Si miramos con atención, escuchamos, observamos a las personas de ahí e incluso prestamos atención al silencio, encontramos que desde la ausencia está más lleno de vida que de olvido.
La playa de Cuyutlán en Colima, un lugar que puede capturar a los amantes del mar, de las historias y de pasarla bien. Para llegar a este lugar solo toman unas tres horas de camino, de Guadalajara hacia Colima, y en un rincón, sobre la carretera, encontraremos este pueblo, un pueblo hecho de las personas que lo habitan, de su calidez y de su mar abierto y su arena oscura, un pueblo hecho de las pequeñas tiendas y los hotelitos, y un pueblo que guarda en su memoria y en su presente la historia de los salineros que obtienen de sus aguas la sal, una sal pura y tradicionalmente hecha.
A simple vista lo notamos corroído por los años, desgastado, sin nada por lo cual maravillarnos más que por su playa, pero si miramos con atención, escuchamos, observamos a las personas de ahí e incluso prestamos atención al silencio, encontramos que desde la ausencia está más lleno de vida que de olvido.

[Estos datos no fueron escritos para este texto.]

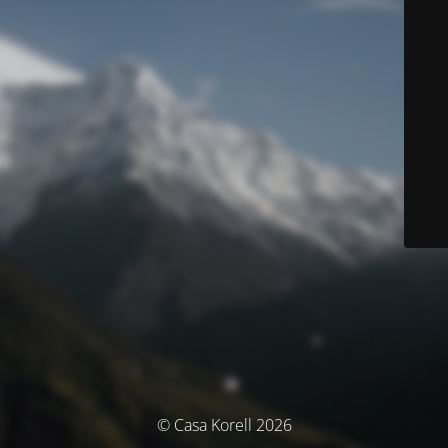
© Casa Korell 2026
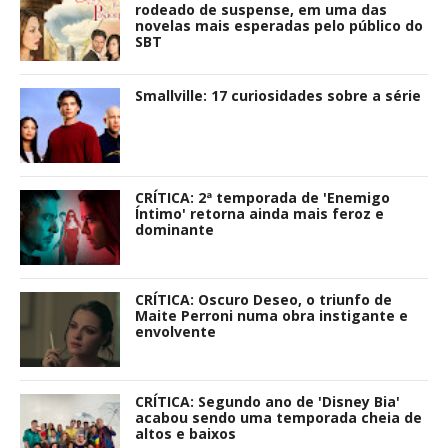
rodeado de suspense, em uma das
novelas mais esperadas pelo público do
SBT
Smallville: 17 curiosidades sobre a série
CRÍTICA: 2ª temporada de 'Enemigo
Íntimo' retorna ainda mais feroz e
dominante
CRÍTICA: Oscuro Deseo, o triunfo de
Maite Perroni numa obra instigante e
envolvente
CRÍTICA: Segundo ano de 'Disney Bia'
acabou sendo uma temporada cheia de
altos e baixos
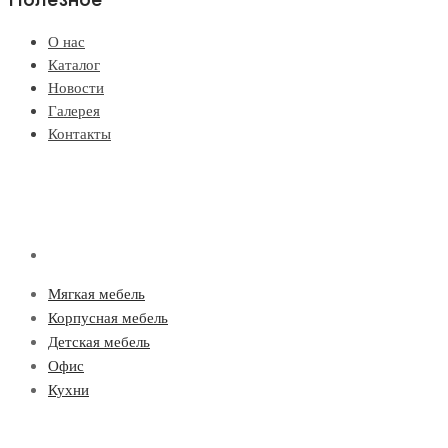
О нас
Каталог
Новости
Галерея
Контакты
Мягкая мебель
Корпусная мебель
Детская мебель
Офис
Кухни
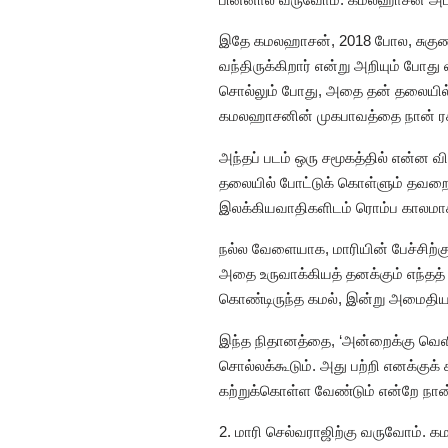
இதே கமலஹாசன், 2018 போல, சுகுணா தி
வந்திருக்கிறார் என்று அறியும் போத
சொல்லும் போது, அதை தன் தலையில் 
கமலஹாசனின் முகபாவத்தை நான் ரச
அந்தப் படம் ஒரு சமூகத்தில் என்ன
தலையில் போட்டுக் கொள்ளும் தவறை க
இலக்கியவாதிகளிடம் ரொம்ப காலமாக ந
நல்ல வேளையாக, மாரியின் பேச்சிற்கு
அதை உருவாக்கியத் தனக்கும் எந்தத் 
கொண்டிருந்த கமல், இன்று அமைதிய
இந்த நிதானத்தை, ‘அன்றைக்கு வெளி
சொல்லக்கூடும். அது பற்றி எனக்க
கற்றுக்கொள்ள வேண்டும் என்றே நான
2. மாரி செல்வராஜிற்கு வருவோம். 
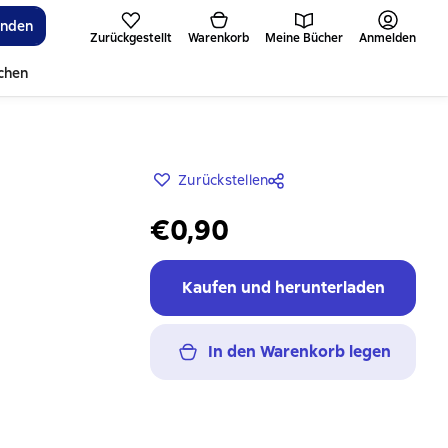
inden
Zurückgestellt
Warenkorb
Meine Bücher
Anmelden
ichen
Zurückstellen
€0,90
Kaufen und herunterladen
In den Warenkorb legen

A donde volteemos veremos pequeños costales de sal que son vendidos, incluso en todos los pueblos de Colima y playas cercanas, y pocos saben que son producidas en Cuyutlán. Para esto, entre sus calles empedradas encontramos el Museo de la Sal, para conocer el proceso, y es el lugar que guarda el registro de este oficio, de su historia. Tanto Cuyutlán como el Museo, representan esta identidad colectiva que mantiene el orgullo de los salineros y de las personas de Cuyutlán, porque no solo por su mar podemos identificarlo, sino por las historias que se esconden y se mantienen latentes en cada grano de sal.